This is one of my favorite quilts. I made it while teaching log cabin quilt classes for our local community college. I know it wasn't made before 1992 because it has some of the commemorative Christopher Columbus stripe fabric in the border. I think it was probably finished by 1993 however. It is twin size and is often on a twin bed in my sunshine yellow guest bedroom. I had already made at least a dozen log cabin quilts previously so I had tried most of the traditional layouts. One thing about log cabin though, if you have made one, you probably will want to make another, with the variety of layouts you can use. Here are 2 more pictures of the leftovers from the color study.
These are the leftover ends of strips from cutting the squares and the triangles so I could continue on and make more blocks. My only problem is that I would want to add more new fabrics, not continue with the old ones.

Thursday, September 20, 2007

Color Combinations Continued

Continuing on from yesterday, the next time we met we did blue and orange. It is recommended that you use more blue than orange in a combination to make it pleasing. I had to try it both ways though. I don't think I want to make many more in this combination so maybe they will have alternating blocks of some chain type pattern.
The third session was red and green. Trying to not make it say Christmas was my goal. The purple, green, orange was another combination, maybe a triad, with a very soft orange, very strong fuchsia purple and 2 shades of green, one so dark it was almost black.
I still have a lot of triangles and squares already cut and sorted in these tiny drawer units.
I have already pieced some blues and greens in a more random fashion to use up these leftovers.

Wednesday, September 19, 2007

Experiencing Color Combinations

In January, 2004 I offered my art quilter's group a color study opportunity. We started out with purple and yellow, opposites on the color wheel, and one of my favorite combinations. I asked them to pick a block that they would be making, over and over again, with several different color combinations throughout the study. I emphasized that a simpler block would be a better choice. I chose Sisters Choice. I used as many variations of purple and yellow as I could find in my fabric collection. Some were hand dyed, some commercial, some batiks, some regular fabrics. I used several values of each color. I told them to also make one block of all yellow and one of all purple to experiment with values. I couldn't hold myself back on the scraps from piecing, I had to make a few crazy pieced blocks. I haven't made them into a quilt yet. Maybe I need some more blocks, maybe every other block needs to be a spacer block with a simpler design. After all it has only been 3 3/4 years, lets not rush it now!
In case you think I may run out of quilt pictures to post, these are the boxes containing quilt tops waiting to be quilted. They are stored under my pool table/cutting table in my basement studio area. I am trying to finish as many as possible. I have given away and sold some that I didn't feel the need to finish.

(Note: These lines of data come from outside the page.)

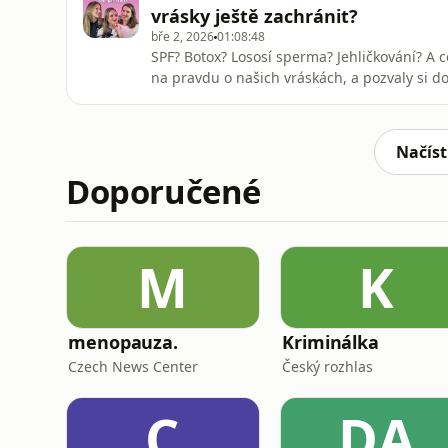
být mámou není jen štěstí,
vrásky ještě zachránit?
bře 2, 2026
01:08:48
SPF? Botox? Lososí sperma? Jehličkování? A c
na pravdu o našich vráskách, a pozvaly si do
Jekatěrinu Nagy.Půjde s vráskami Katky ještě
kosmetické produkty a prostě „být dobrá“? A 
mar
Načíst
Doporučené
M
K
menopauza.
Kriminálka
Czech News Center
Český rozhlas
C
DA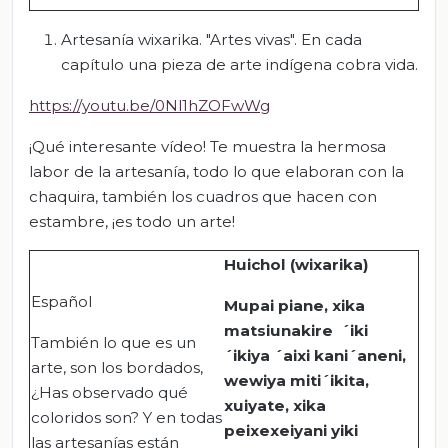
Artesanía wixarika. "Artes vivas". En cada
capítulo una pieza de arte indígena cobra vida.
https://youtu.be/0Nl1hZOFwWg
¡Qué interesante vídeo! Te muestra la hermosa
labor de la artesanía, todo lo que elaboran con la
chaquira, también los cuadros que hacen con
estambre, ¡es todo un arte!
Huichol (wixarika)
Español
Mupai piane, xika
matsiunakire ´iki
También lo que es un
´ikiya ´aixi kani´aneni,
arte, son los bordados,
wewiya miti´ikita,
¿Has observado qué
xuiyate, xika
coloridos son? Y en todas
peixexeiyani yiki
las artesanías están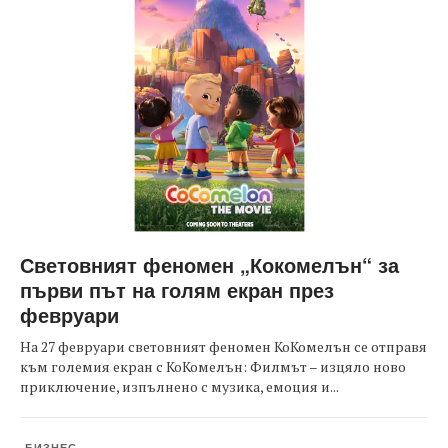
Световният феномен „Кокомелън“ за
първи път на голям екран през
февруари
На 27 февруари световният феномен КоКомелън се отправя
към големия екран с КоКомелън: Филмът – изцяло ново
приключение, изпълнено с музика, емоция и...
БИЗНЕС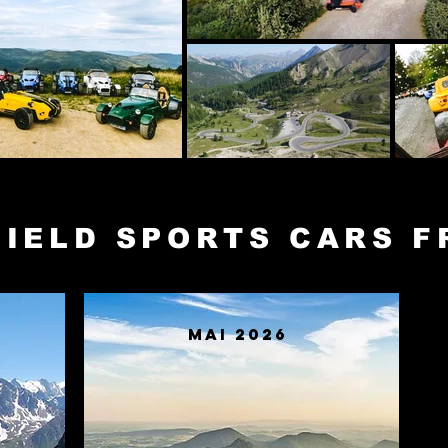
IELD SPORTS CARS 
Mai 2026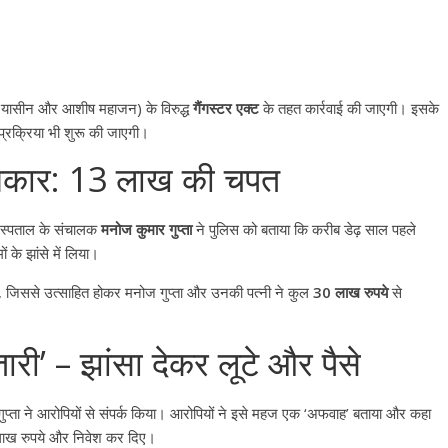
मद यासीन और आशीष महाजन) के विरुद्ध
गैंगस्टर एक्ट
के तहत कार्रवाई की जाएगी। इसके
्रक्रिया भी शुरू की जाएगी।
शिकार: 13 लाख की चपत
 अस्पताल के संचालक
मनोज कुमार गुप्ता
ने पुलिस को बताया कि करीब डेढ़ साल पहले
ों के झांसे में लिया।
िए, जिससे उत्साहित होकर मनोज गुप्ता और उनकी पत्नी ने कुल
30 लाख रुपये
से
री’ – झांसा देकर लूटे और पैसे
All Rights News
Bareilly
Uttar
Pradesh
राजनीति
हॉट राजनीतिक
ज गुप्ता ने आरोपियों से संपर्क किया। आरोपियों ने इसे महज एक ‘अफवाह’ बताया और कहा
प्रथम आगमन पर नवनियुक्त प्रद
10 लाख रुपये और निवेश कर दिए।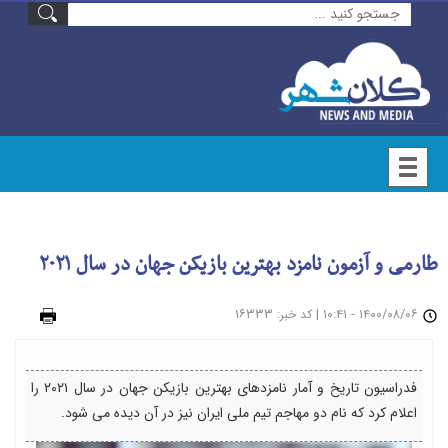
طارمی و آزمون نامزد بهترین بازیکن جهان در سال ۲۰۲۱
۱۴۰۰/۰۸/۰۶ - ۱۰:۴۱
|
: ۱۶۳۳۳
چاپ
کد خبر
فدراسیون تاریخ و آمار نامزدهای بهترین بازیکن جهان در سال ۲۰۲۱ را
اعلام کرد که نام دو مهاجم تیم ملی ایران نیز در آن دیده می شود.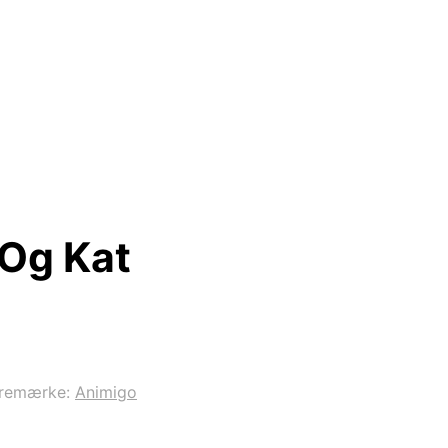
 Og Kat
remærke:
Animigo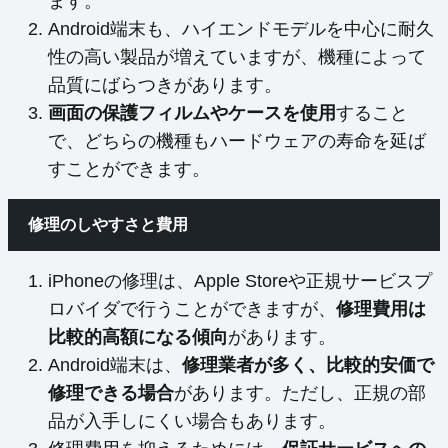
ます。
Android端末も、ハイエンドモデルを中心に耐久
性の高い製品が増えていますが、機種によって
品質にばらつきがあります。
画面の保護フィルムやケースを使用
すること
で、どちらの機種もハードウェアの寿命を延ば
すことができます。
修理のしやすさと費用
iPhoneの修理は、Apple Storeや正規サービスプ
ロバイダで行うことができますが、
修理費用は
比較的高額になる傾向
があります。
Android端末は、
修理業者が多く、比較的安価で
修理できる場合
があります。ただし、正規の部
品が入手しにくい場合もあります。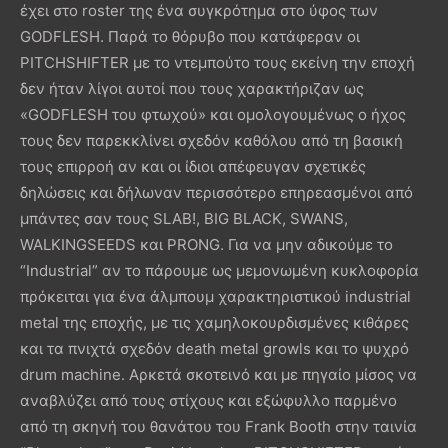
έχει στο roster της ένα συγκρότημα στο ύφος των
GODFLESH. Παρά το θόρυβο που κατάφεραν οι
PITCHSHIFTER με το ντεμπούτο τους εκείνη την εποχή
δεν ήταν λίγοι αυτοί που τους χαρακτήριζαν ως
«GODFLESH του φτωχού» και ομολογουμένως ο ήχος
τους δεν παρεκκλίνει σχεδόν καθόλου από τη βασική
τους επιρροή αν και οι ίδιοι απέφευγαν σχετικές
δηλώσεις και δήλωναν περισσότερο επηρεασμένοι από
μπάντες σαν τους SLAB!, BIG BLACK, SWANS,
WALKINGSEEDS και PRONG. Για να μην αδικούμε το
“Industrial” αν το πάρουμε ως μεμονωμένη κυκλοφορία
πρόκειται για ένα άλμπουμ χαρακτηριστικού industrial
metal της εποχής, με τις χαμηλοκουρδισμένες κιθάρες
και τα πνιχτά σχεδόν death metal growls και το ψυχρό
drum machine. Αρκετά σκοτεινό και με πηγαίο μίσος να
αναβλύζει από τους στίχους και εξώφυλλο παρμένο
από τη σκηνή του θανάτου του Frank Booth στην ταινία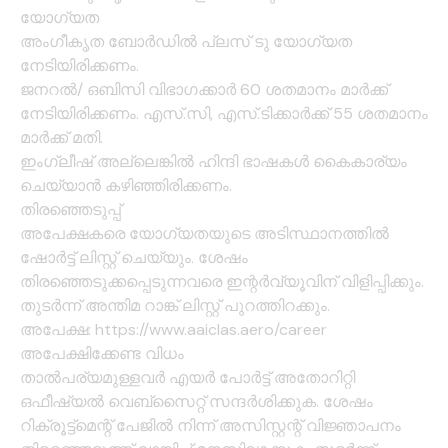
യോഗ്യത
അംഗീകൃത ബോര്‍ഡിൽ പ്ലസ് ടു യോഗ്യത
നേടിയിരിക്കണം.
ജനറല്‍/ ഒബിസി വിഭാഗക്കാര്‍ 60 ശതമാനം മാര്‍ക്ക്
നേടിയിരിക്കണം. എസ്.സി, എസ്.ടിക്കാര്‍ക്ക് 55 ശതമാനം
മാര്‍ക്ക് മതി.
ഇംഗ്ലീഷ് അല്ലെങ്കില്‍ ഹിന്ദി ഭാഷകള്‍ കൈകാര്യം
ചെയ്യാന്‍ കഴിഞ്ഞിരിക്കണം.
തിരഞ്ഞെടുപ്പ്
അപേക്ഷകരെ യോഗ്യതയുടെ അടിസ്ഥാനത്തില്‍
ഷോര്‍ട്ട് ലിസ്റ്റ് ചെയ്യും. ശേഷം
തിരഞ്ഞെടുക്കപ്പെടുന്നവരെ ഇന്റര്‍വ്യൂവിന് വിളിപ്പിക്കും.
തുടര്‍ന്ന് അന്തിമ റാങ്ക് ലിസ്റ്റ് പുറത്തിറക്കും.
അപേക്ഷ: https://www.aaiclas.aero/career
അപേക്ഷിക്കേണ്ട വിധം
താല്‍പര്യമുള്ളവര്‍ എയര്‍ പോര്‍ട്ട് അതോറിറ്റി
ഒഫീഷ്യല്‍ വെബ്‌സൈറ്റ് സന്ദര്‍ശിക്കുക. ശേഷം
റിക്രൂട്ട്‌മെന്റ് പേജില്‍ നിന്ന് അസിസ്റ്റന്റ് വിജ്ഞാപനം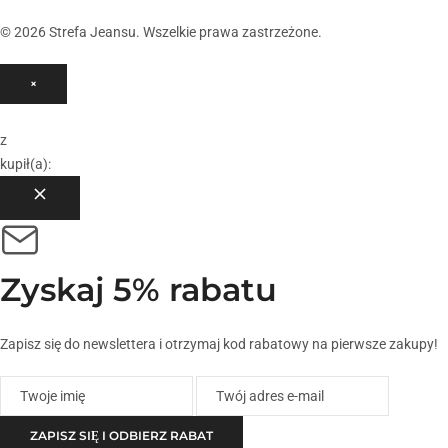
© 2026 Strefa Jeansu. Wszelkie prawa zastrzeżone.
×
z
kupił(a):
Zyskaj
5% rabatu
Zapisz się do newslettera i otrzymaj kod rabatowy na pierwsze zakupy!
ZAPISZ SIĘ I ODBIERZ RABAT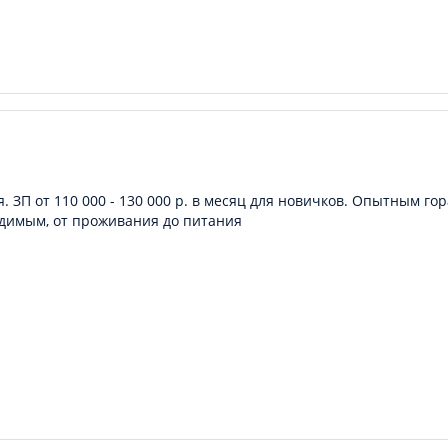
. ЗП от 110 000 - 130 000 р. в месяц для новичков. Опытным го
димым, от проживания до питания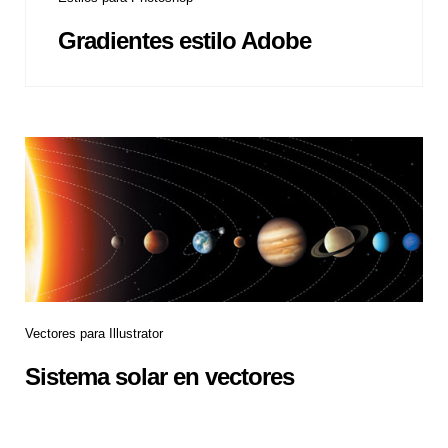
Gradientes estilo Adobe
Vectores para Illustrator
Sistema solar en vectores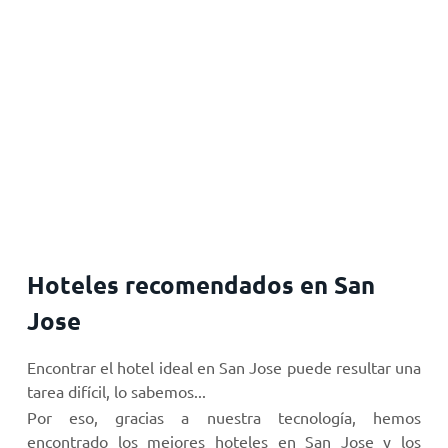
Hoteles recomendados en San
Jose
Encontrar el hotel ideal en San Jose puede resultar una
tarea difícil, lo sabemos...
Por eso, gracias a nuestra tecnología, hemos
encontrado los mejores hoteles en San Jose y los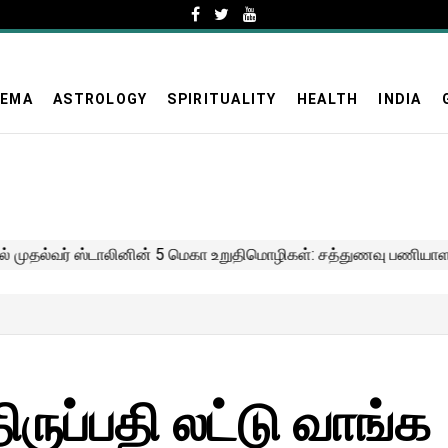
NEMA
ASTROLOGY
SPIRITUALITY
HEALTH
INDIA
திருப்பதி லட்டு வாங்க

Tuesday, September 18, 2007

Blast from the past

Do you remember these great little '70's items? This folded card of instructions and pictures is from 1971. Did they make it back with the revival of '70's fashion? The quilt below is the third quilt that hangs on my dining room/gallery wall. I finished it in 1998. I started it in '96 or '97 but couldn't seem to make decisions on it. It was going to go to a gallery in Door County, Wisconsin where I sold my art. I tried to force myself to finish it before a trip up to visit the gallery, but just couldn't get it done. I told the wife of the couple about it and said I would have it ready for the next selling season (they closed for the winter). A few months later I heard she had ovarian cancer and she died that fall. I finished the piece and decided it would still go up there the next spring if the husband was going to continue the gallery. In the spring I waited to hear from
him as I usually did around April. In May my UPS man delivered a package to me and he also knew this couple who ran the gallery. I mentioned to him that I hadn't heard from the husband about when he would be down to pick up our work. The UPS man told me the husband had died of a brain tumor earlier that spring. I'm getting goosebumps and tears as I type this. That day is one of those memories that I can recall with detail, and the shock I felt that they were both gone.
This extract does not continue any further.